Neste trabalho, iremos tratar de várias questões envolvendo o tema contratação direta sem licitação. A abordagem do tema será feita de forma a possibilitar uma análise atual e inovadora em relação à temática indicada. De um modo geral, a doutrina especializada não tem se dedicado a analisar determinadas facetas relacionadas com a dispensa e inexigência. Da mesma forma, pode-se dizer que a disciplina dada à matéria, na Lei nº 8.666/93, revela um certo descaso com a contratação direta, pois o legislador limitou-se a fixar as hipóteses de exclusão do dever de licitar e a traçar regra superficial sobre a formalização do processo.

Isso até seria justificável se a contratação direta fosse uma prática pouco utilizada no âmbito da Administração Pública; mas, conforme veremos abaixo, os montantes gastos com dispensa e inexigência no âmbito da União são superiores aos realizados com licitações. Essa constatação, por si só, sugere duas coisas: a) a violação da ordem constitucional, pois a licitação é um dever que se impõe como regra, e b) a necessidade de se repensar o regime jurídico da contratação pública, tal como previsto na Lei nº 8.666/93.

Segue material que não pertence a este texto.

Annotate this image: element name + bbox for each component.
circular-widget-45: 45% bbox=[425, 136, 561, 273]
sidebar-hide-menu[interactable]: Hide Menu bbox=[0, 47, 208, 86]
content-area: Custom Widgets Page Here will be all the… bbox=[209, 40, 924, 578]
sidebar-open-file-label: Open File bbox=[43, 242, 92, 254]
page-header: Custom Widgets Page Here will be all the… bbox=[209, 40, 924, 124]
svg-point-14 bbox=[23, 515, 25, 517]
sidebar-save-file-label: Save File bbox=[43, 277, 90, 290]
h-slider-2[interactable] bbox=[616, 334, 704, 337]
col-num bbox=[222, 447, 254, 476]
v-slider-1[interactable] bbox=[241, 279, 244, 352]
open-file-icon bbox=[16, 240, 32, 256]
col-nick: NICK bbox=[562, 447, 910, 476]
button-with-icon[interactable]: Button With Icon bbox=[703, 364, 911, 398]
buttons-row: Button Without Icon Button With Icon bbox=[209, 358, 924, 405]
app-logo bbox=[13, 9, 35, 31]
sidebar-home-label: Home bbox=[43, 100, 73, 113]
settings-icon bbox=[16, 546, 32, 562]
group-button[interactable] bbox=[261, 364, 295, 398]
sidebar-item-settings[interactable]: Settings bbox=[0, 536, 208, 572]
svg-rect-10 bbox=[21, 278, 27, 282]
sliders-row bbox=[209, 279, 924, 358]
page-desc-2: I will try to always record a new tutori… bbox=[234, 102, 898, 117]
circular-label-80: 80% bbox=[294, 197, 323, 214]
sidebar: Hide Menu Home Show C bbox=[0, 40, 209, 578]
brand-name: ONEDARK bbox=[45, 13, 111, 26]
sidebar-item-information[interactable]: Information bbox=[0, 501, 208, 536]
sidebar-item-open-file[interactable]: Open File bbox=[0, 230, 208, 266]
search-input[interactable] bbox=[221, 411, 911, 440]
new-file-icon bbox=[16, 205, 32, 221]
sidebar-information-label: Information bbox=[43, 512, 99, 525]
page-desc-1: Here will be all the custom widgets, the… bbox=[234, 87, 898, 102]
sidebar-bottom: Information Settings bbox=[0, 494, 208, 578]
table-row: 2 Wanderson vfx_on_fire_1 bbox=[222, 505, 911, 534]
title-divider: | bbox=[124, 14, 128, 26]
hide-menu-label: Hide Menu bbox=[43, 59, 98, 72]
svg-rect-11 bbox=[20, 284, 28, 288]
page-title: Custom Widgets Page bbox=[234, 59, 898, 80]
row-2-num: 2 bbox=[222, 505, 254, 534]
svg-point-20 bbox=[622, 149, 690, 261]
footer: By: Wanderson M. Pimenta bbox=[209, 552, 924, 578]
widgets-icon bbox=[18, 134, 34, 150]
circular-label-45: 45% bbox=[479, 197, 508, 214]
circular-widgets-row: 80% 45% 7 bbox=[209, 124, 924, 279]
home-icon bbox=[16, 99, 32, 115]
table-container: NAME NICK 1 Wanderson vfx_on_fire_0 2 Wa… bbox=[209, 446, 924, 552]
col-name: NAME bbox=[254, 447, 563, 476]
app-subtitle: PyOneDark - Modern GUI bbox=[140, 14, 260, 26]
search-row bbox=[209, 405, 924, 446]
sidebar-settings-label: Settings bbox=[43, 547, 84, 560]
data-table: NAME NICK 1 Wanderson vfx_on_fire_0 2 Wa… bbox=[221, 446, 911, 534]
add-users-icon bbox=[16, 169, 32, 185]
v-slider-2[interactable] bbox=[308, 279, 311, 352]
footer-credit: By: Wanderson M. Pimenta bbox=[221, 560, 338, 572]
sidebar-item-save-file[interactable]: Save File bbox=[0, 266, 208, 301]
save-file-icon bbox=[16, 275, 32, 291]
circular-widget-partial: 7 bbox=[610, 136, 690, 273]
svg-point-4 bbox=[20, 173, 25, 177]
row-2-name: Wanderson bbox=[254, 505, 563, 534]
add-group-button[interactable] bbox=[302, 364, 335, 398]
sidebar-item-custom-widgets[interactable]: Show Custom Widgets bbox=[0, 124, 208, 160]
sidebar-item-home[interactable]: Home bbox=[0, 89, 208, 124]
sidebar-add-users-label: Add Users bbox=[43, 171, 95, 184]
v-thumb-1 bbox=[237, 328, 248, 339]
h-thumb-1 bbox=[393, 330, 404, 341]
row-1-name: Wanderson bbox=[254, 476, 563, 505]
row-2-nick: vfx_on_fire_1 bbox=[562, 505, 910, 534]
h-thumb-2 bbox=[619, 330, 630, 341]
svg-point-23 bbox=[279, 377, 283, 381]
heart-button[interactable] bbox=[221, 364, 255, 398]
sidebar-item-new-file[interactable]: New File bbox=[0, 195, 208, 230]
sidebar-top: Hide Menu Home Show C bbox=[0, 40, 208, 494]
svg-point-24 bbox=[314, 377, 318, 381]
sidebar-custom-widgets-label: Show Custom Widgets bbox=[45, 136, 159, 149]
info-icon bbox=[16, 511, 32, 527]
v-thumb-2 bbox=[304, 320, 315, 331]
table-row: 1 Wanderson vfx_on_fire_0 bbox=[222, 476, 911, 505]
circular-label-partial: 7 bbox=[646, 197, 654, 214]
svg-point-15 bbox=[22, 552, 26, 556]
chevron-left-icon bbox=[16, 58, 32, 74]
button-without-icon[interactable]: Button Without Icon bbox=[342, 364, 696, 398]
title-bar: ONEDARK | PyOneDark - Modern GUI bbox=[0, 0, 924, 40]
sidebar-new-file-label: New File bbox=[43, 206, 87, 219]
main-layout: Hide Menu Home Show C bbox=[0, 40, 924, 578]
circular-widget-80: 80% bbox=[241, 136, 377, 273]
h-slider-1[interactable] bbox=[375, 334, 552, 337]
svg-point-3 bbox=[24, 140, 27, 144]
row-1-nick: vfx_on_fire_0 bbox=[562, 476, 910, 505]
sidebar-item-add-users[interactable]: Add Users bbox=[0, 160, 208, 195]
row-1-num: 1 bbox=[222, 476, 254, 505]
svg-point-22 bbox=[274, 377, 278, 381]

Além das questões indicadas acima, avaliaremos outros aspectos que se revelam, numa visão sistemática, de fundamental importância. Tais questões dizem respeito aos princípios que regem o regime específico da contratação direta e a necessidade ou não de proceder-se à habilitação dos interessados quando o procedimento pré-contratual assenta-se em hipótese de dispensa e inexigibilidade. Page 2

Conforme veremos abaixo, os dados indicados no item 3 são suficientes para ensejar a configuração de um novo regime jurídico em relação à contratação direta. Aliás, muito diferente do que consta dos arts. 17, 24 e 25 da Lei nº 8.666.

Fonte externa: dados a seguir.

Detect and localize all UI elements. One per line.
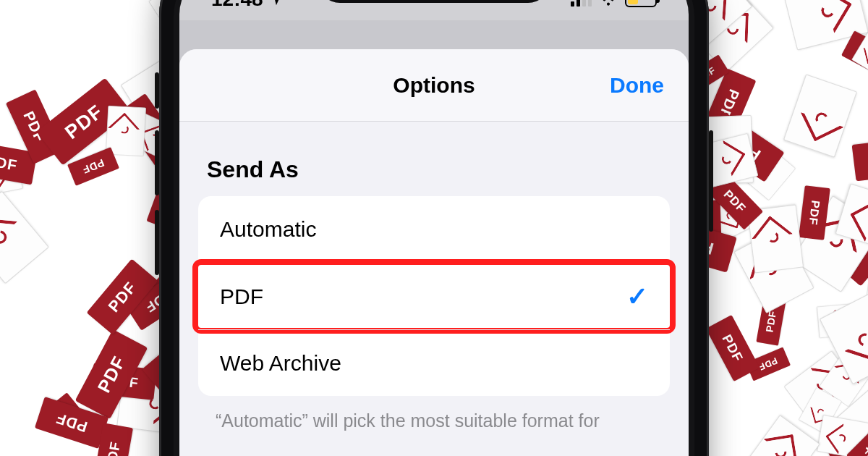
- sheet-header: Options Done: [179, 49, 689, 122]
- status-time: 12:48: [211, 0, 263, 11]
- section-header-send-as: Send As: [179, 122, 689, 196]
- pdf-doc-icon: [0, 191, 48, 284]
- status-bar: 12:48: [179, 0, 689, 20]
- options-sheet: Options Done Send As Automatic ✓ PDF ✓ W…: [179, 49, 689, 456]
- iphone-screen: 12:48: [179, 0, 689, 456]
- option-label: PDF: [220, 284, 263, 309]
- location-services-icon: [268, 0, 284, 7]
- option-web-archive[interactable]: Web Archive ✓: [198, 329, 670, 396]
- checkmark-icon: ✓: [626, 282, 648, 312]
- battery-icon: [625, 0, 657, 7]
- iphone-frame: 12:48: [159, 0, 709, 456]
- option-label: Automatic: [220, 217, 316, 242]
- option-automatic[interactable]: Automatic ✓: [198, 196, 670, 263]
- volume-up-button: [155, 130, 159, 195]
- power-button: [709, 130, 713, 232]
- iphone-notch: [318, 0, 550, 3]
- option-pdf[interactable]: PDF ✓: [198, 263, 670, 329]
- pdf-tag-icon: PDF: [705, 315, 760, 381]
- option-label: Web Archive: [220, 351, 341, 376]
- battery-level: [628, 0, 638, 4]
- mute-switch: [155, 72, 159, 109]
- pdf-doc-icon: [783, 74, 857, 157]
- sheet-title: Options: [393, 73, 475, 98]
- send-as-option-list: Automatic ✓ PDF ✓ Web Archive ✓: [198, 196, 670, 396]
- wifi-icon: [599, 0, 618, 9]
- pdf-doc-icon: [106, 106, 146, 156]
- done-button[interactable]: Done: [610, 73, 664, 98]
- volume-down-button: [155, 210, 159, 275]
- cellular-signal-icon: [571, 0, 592, 7]
- footer-hint-text: “Automatic” will pick the most suitable …: [179, 396, 689, 431]
- pdf-tag-icon: PDF: [851, 136, 868, 182]
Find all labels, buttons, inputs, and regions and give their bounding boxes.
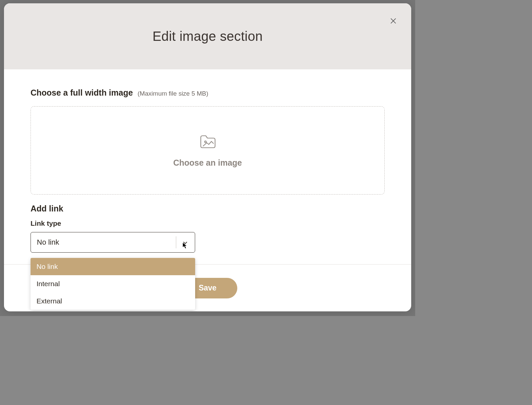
svg-point-0: [204, 141, 206, 142]
link-type-label: Link type: [31, 219, 385, 227]
modal-header: Edit image section: [4, 3, 411, 69]
link-type-dropdown: No link Internal External: [31, 258, 195, 310]
modal-title: Edit image section: [152, 29, 263, 44]
image-dropzone[interactable]: Choose an image: [31, 106, 385, 195]
close-icon: [390, 17, 397, 26]
link-type-select-wrap: No link No link Internal External: [31, 232, 195, 253]
image-section-heading-row: Choose a full width image (Maximum file …: [31, 88, 385, 98]
modal-body: Choose a full width image (Maximum file …: [4, 69, 411, 263]
dropzone-label: Choose an image: [173, 158, 242, 168]
add-link-heading: Add link: [31, 204, 385, 213]
select-divider: [176, 236, 176, 248]
dropdown-option-internal[interactable]: Internal: [31, 275, 195, 292]
close-button[interactable]: [388, 16, 399, 27]
dropdown-option-external[interactable]: External: [31, 292, 195, 310]
choose-image-heading: Choose a full width image: [31, 88, 133, 98]
chevron-down-icon: [182, 239, 189, 246]
link-type-selected-value: No link: [37, 238, 59, 247]
edit-image-modal: Edit image section Choose a full width i…: [4, 3, 411, 311]
image-folder-icon: [199, 133, 217, 151]
max-file-size-text: (Maximum file size 5 MB): [137, 90, 208, 97]
link-type-select[interactable]: No link: [31, 232, 195, 253]
dropdown-option-no-link[interactable]: No link: [31, 258, 195, 275]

É preciso, notadamente em face dos dados revelados e da realidade que atinge não só a esfera federal, mas também as outras, redesenhar uma nova ordem infraconstitucional que respeite e garanta a licitação como regra. Para tanto, é indispensável reavaliar todas as hipóteses de dispensa e inexigibilidade, fixar os princípios que devem nortear a contratação direta, estabelecer regras quanto ao procedimento e à formalização do processo. Quando se fala em procedimento, estamos nos referindo aos atos e condutas que devem ser observados, o que não implica burocratizar o que deve ser simples, mas garantir transparência e viabilizar uma seqüência procedimental mínima indispensável à boa gestão dos recursos públicos.

2. Qual é o perfil constitucional da licitação

A licitação, como realidade jurídica, tem um perfil constitucional. Dizer que a licitação tem um perfil constitucional significa que, como instituto jurídico, os seus traços e contornos estão fixados na Lei Maior. O traço mais importante da licitação, à luz da Constituição, é o de representar um dever (ou um dever que emana de um princípio e com ele se confunde).

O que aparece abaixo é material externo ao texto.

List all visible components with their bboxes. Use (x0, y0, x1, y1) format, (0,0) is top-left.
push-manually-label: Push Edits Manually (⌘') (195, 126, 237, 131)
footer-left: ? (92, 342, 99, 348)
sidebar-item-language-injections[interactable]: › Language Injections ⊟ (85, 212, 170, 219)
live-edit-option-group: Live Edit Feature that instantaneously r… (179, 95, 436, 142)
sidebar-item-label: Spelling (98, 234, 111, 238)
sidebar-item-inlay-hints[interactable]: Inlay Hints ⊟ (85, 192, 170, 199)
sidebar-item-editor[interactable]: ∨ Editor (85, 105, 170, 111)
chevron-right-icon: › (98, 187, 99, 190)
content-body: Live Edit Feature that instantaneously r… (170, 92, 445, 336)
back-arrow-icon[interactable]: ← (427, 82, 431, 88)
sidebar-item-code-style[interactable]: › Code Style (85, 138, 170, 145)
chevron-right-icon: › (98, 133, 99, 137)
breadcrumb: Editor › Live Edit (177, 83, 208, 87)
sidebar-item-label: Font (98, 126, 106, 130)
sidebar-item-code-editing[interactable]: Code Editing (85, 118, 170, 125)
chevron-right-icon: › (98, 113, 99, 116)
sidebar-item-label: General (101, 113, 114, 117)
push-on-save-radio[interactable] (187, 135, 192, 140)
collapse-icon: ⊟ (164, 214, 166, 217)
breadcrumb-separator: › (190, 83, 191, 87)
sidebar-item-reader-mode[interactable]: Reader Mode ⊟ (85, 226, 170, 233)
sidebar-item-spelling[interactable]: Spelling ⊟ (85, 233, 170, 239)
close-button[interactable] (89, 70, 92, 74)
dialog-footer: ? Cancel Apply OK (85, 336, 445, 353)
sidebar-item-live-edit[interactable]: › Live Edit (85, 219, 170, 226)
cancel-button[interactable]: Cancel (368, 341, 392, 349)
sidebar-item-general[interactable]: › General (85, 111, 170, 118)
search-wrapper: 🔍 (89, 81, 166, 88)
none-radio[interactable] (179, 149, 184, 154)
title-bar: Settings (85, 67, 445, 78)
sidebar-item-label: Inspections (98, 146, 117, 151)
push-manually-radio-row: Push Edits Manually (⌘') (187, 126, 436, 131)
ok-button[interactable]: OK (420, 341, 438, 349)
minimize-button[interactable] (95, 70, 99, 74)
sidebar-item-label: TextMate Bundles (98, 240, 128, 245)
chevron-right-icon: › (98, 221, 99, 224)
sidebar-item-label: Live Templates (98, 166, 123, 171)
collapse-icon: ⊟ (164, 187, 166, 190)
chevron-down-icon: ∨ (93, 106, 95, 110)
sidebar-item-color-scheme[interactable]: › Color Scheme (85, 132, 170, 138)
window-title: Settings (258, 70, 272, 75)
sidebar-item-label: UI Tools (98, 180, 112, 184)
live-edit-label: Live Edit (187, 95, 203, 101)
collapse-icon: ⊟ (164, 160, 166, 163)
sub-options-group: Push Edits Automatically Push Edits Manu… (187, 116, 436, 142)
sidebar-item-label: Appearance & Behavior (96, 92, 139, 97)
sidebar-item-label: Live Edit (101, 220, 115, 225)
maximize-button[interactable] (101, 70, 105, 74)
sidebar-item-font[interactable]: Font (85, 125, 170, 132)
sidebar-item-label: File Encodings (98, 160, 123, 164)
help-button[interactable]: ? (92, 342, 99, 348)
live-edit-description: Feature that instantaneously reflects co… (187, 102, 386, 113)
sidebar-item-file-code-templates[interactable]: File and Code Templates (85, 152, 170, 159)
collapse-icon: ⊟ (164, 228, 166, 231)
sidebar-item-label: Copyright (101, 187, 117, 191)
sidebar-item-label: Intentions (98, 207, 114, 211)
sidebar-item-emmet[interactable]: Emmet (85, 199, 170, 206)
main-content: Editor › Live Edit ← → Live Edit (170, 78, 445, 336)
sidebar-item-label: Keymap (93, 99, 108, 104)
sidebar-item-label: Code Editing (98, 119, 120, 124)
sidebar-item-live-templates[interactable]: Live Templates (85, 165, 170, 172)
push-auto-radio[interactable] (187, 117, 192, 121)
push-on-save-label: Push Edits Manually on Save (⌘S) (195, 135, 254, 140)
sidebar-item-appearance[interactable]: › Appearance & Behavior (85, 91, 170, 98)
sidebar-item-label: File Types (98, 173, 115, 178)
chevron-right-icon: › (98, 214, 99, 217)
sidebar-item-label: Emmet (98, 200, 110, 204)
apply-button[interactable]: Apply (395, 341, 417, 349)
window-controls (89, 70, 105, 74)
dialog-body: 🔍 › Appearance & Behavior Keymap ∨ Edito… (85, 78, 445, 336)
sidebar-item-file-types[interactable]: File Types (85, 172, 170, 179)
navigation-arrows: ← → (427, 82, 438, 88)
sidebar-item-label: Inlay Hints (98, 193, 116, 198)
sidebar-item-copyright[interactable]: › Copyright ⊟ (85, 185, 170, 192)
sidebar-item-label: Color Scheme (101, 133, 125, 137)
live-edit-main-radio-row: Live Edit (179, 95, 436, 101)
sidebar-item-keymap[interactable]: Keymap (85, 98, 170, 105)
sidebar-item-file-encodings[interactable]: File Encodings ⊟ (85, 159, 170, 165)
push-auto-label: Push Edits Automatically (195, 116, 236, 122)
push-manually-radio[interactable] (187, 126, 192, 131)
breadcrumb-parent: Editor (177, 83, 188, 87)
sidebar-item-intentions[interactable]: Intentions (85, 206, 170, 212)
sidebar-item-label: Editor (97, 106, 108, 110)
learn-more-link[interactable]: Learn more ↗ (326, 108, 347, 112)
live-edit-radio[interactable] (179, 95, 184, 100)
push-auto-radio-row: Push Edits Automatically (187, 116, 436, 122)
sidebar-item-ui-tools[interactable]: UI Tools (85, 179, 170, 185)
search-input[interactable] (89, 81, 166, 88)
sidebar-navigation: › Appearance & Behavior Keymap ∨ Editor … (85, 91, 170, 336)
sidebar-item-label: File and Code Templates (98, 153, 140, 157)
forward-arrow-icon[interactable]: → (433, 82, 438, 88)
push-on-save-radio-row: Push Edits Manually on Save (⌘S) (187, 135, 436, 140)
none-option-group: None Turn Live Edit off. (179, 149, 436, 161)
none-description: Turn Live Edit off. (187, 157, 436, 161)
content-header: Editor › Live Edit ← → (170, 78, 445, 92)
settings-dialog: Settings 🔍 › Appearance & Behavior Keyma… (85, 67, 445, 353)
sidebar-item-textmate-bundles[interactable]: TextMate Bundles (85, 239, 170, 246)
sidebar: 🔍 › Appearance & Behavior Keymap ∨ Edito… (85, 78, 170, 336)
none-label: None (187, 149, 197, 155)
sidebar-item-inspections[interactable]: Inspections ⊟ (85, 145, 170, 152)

Como dever, a licitação tem um sentido vinculante e de regra. O que caracteriza uma regra é a sua predominância sobre outro modo de agir. A regra da licitação é uma regra de ação, de ação preponderante. Ao configurar o dever, o constituinte foi claro e não deixou dúvidas em relação ao que desejava. A validade do contrato, como instituto jurídico, está diretamente relacionada ao cumprimento de um dever. Um dever que não pode ser afastado, quer pela atividade legislativa, quer pela administrativa. Trata-se de um dever fundamental que só pode ser afastado quando a sua adoção, de forma justificada, efetiva ou potencialmente, puder causar prejuízo ao interesse público. Essa foi a idéia que norteou a arquitetura da licitação, enquanto instituto constitucional.

Se a licitação é um dever, esse dever é absoluto ou relativo?

2.1. O que é licitação?

A licitação é um procedimento administrativo que se traduz em uma série de atos que obedecem a uma seqüência determinada pela Lei e tem por finalidade a seleção de uma proposta, de acordo com as condições previamente fixadas e divulgadas, em razão da necessidade de celebrar uma relação contratual. A licitação, assim, tem uma finalidade imediata e outra mediata. A imediata é a seleção de uma proposta vantajosa, segundo Page 3 condições prévias e objetivamente fixadas. A mediata é a celebração de um contrato.

Quando se deflagra a licitação, o que se busca é a concretização da finalidade imediata e da mediata. Entretanto, em muitos casos isso não ocorre, pois em certas situações a licitação cumpre a sua finalidade imediata, sem que se realize a mediata. Tal ocorre quando, embora se tenha selecionado a melhor proposta, o contrato não se efetiva. As razões que podem ensejar a não-concretização do contrato são inúmeras.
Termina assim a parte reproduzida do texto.